**What this task involves:** Every line of the records that holds the word "giới" should be copied.

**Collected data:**
-- Opening Marker --

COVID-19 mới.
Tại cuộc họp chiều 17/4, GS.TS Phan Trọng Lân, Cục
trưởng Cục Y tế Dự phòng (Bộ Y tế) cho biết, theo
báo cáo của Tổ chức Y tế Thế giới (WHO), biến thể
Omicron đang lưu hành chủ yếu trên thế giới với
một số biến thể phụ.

-- Closing Marker --

**Solution to the exercise:**
báo cáo của Tổ chức Y tế Thế giới (WHO), biến thể
Omicron đang lưu hành chủ yếu trên thế giới với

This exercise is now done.